The Biden administration‘s top diplomat in NATO on Sunday became the latest U.S. official to walk back the president’s unscripted declaration that Russian President Vladimir Putin “cannot remain in power” following his decision to invade neighboring Ukraine last month.

U.S. Permanent Representative to NATO Julianne Smith said that President Biden had a “principled human reaction” to meeting with Ukrainian refugees fleeing the brutal fighting, but reiterated Secretary of State Antony Blinken’s insistence that the president’s words did not amount to a call for regime change.

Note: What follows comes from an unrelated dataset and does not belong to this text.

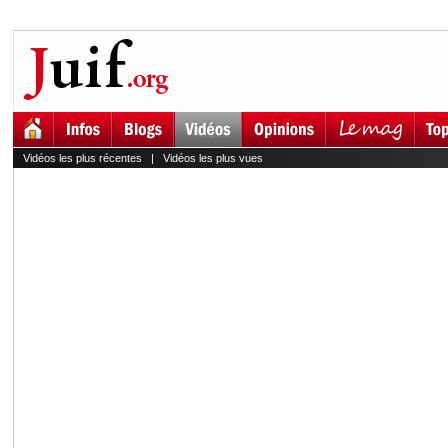
Vidéos les plus récentes
|
Vidéos les plus vues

“Well, look, the president had spent the day visiting with Ukrainian refugees. He went to the national stadium in Warsaw and literally met with hundreds of Ukrainians. He heard their heroic stories as they were fleeing Ukraine in the wake of Russia’s brutal war in Ukraine,” Ms. Smith told CNN’s “State of the Union.”



“In the moment, I think that was a principled human reaction to the stories that he had heard that day, but no, … the U.S. does not have a policy of regime change in Russia,” she said. “Full stop.”

Mr. Biden touched off a global uproar at the end of his four-day European trip with his Saturday speech in Warsaw, Poland.

“For God’s sake, this man cannot remain in power,” Mr. Biden said at the conclusion of his remarks.

The line became the focus of what was otherwise praised as a strong, sweeping speech in support of Ukraine as it fights the Russian military invasion. The Kremlin quickly criticized Mr. Biden’s remark Saturday evening, and even some European leaders expressed doubt about the wisdom of pushing Mr. Putin into a corner as diplomats try to negotiate a cease-fire.

Asked by CNN anchor Dana Bash if that means the White House believes the Russian president should remain in power, Ms. Smith stuck to her message.

“I think what it means is that we are not pursuing a policy of regime change, but I think the full administration, the president included, believes that we cannot empower Putin right now to wage war in Ukraine or pursue these acts of aggression,” Ms. Smith said.

She added that the president’s trip “has been remarkable, it’s been historic.”

“I thought the speech was completely pitch perfect, and I think this will set us on a good course for continuing to support the allies, support Ukrainians, and apply pressure on Russia to get them to stop this war,” she said.